» **Instructions to follow**: The following entries should be restated word for word, pictures excluded.

Page-level text extractions
· · ·

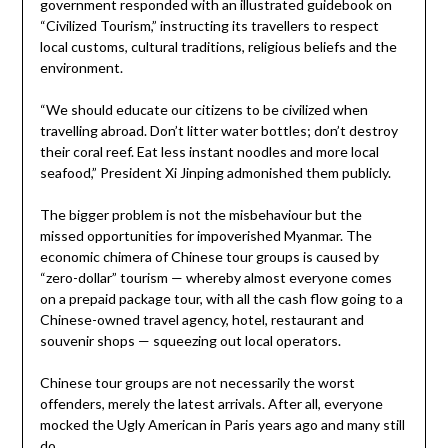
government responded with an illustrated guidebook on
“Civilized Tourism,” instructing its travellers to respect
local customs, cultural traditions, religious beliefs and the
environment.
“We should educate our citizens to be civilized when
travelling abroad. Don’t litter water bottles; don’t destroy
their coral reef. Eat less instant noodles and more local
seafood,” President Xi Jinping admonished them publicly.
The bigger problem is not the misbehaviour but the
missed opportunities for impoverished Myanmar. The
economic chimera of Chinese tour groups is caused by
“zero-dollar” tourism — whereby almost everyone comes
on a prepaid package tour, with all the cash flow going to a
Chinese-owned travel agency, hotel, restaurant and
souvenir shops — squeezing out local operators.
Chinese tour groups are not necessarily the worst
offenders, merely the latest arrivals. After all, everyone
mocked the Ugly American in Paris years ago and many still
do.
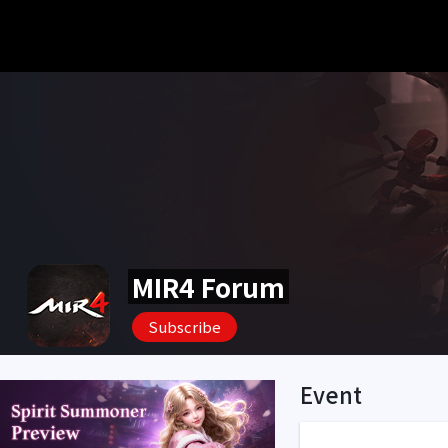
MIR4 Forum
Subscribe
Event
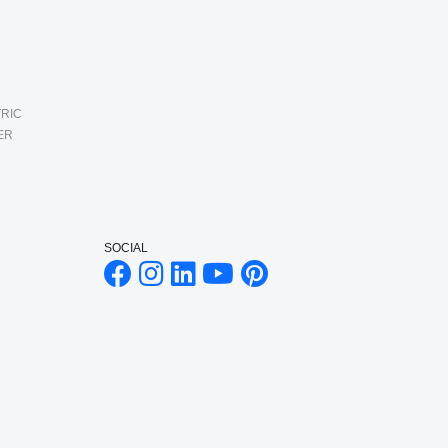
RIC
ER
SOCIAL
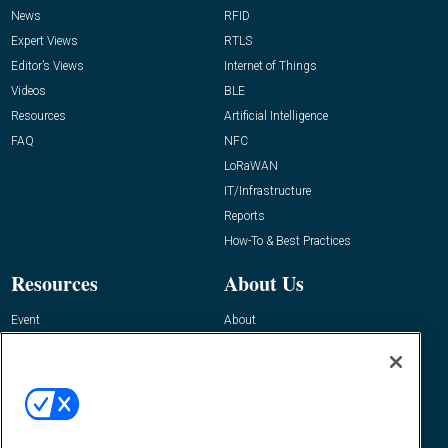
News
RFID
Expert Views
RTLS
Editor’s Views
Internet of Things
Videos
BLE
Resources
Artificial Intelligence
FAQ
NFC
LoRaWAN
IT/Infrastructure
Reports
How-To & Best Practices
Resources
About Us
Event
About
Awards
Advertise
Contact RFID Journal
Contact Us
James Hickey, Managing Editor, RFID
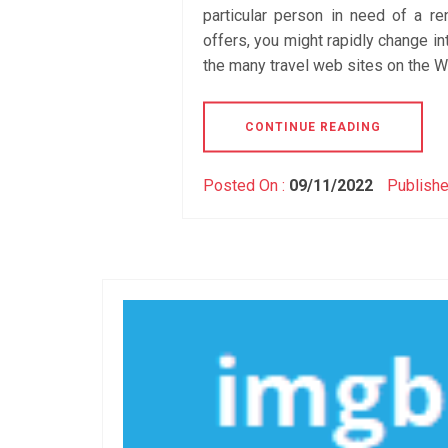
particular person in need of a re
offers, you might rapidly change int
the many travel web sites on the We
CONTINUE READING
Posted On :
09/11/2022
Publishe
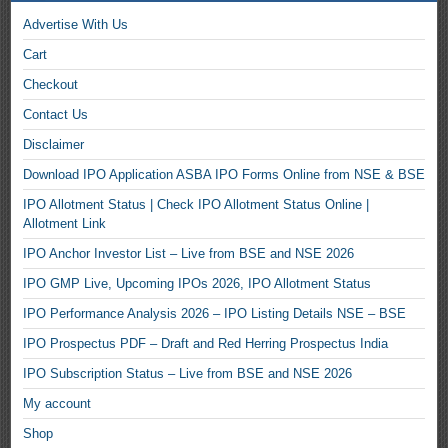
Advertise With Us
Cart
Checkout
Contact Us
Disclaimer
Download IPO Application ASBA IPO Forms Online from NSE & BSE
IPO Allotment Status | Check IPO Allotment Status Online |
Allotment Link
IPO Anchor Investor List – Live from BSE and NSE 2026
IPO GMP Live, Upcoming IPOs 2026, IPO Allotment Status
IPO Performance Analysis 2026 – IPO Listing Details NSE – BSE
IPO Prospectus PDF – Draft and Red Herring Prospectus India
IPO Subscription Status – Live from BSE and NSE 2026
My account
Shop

· · ·

» **Answer section**:
government responded with an illustrated guidebook on
“Civilized Tourism,” instructing its travellers to respect
local customs, cultural traditions, religious beliefs and the
environment.
“We should educate our citizens to be civilized when
travelling abroad. Don’t litter water bottles; don’t destroy
their coral reef. Eat less instant noodles and more local
seafood,” President Xi Jinping admonished them publicly.
The bigger problem is not the misbehaviour but the
missed opportunities for impoverished Myanmar. The
economic chimera of Chinese tour groups is caused by
“zero-dollar” tourism — whereby almost everyone comes
on a prepaid package tour, with all the cash flow going to a
Chinese-owned travel agency, hotel, restaurant and
souvenir shops — squeezing out local operators.
Chinese tour groups are not necessarily the worst
offenders, merely the latest arrivals. After all, everyone
mocked the Ugly American in Paris years ago and many still
do.
MIR4 Forum
Subscribe
Event
RIC
ER
SOCIAL
News
RFID
Expert Views
RTLS
Editor’s Views
Internet of Things
Videos
BLE
Resources
Artificial Intelligence
FAQ
NFC
LoRaWAN
IT/Infrastructure
Reports
How-To & Best Practices
Resources
About Us
Event
About
Awards
Advertise
Contact RFID Journal
Contact Us
James Hickey, Managing Editor, RFID
particular person in need of a re
offers, you might rapidly change int
the many travel web sites on the We
CONTINUE READING
Posted On :
09/11/2022
Publishe
Advertise With Us
Cart
Checkout
Contact Us
Disclaimer
Download IPO Application ASBA IPO Forms Online from NSE & BSE
IPO Allotment Status | Check IPO Allotment Status Online |
Allotment Link
IPO Anchor Investor List – Live from BSE and NSE 2026
IPO GMP Live, Upcoming IPOs 2026, IPO Allotment Status
IPO Performance Analysis 2026 – IPO Listing Details NSE – BSE
IPO Prospectus PDF – Draft and Red Herring Prospectus India
IPO Subscription Status – Live from BSE and NSE 2026
My account
Shop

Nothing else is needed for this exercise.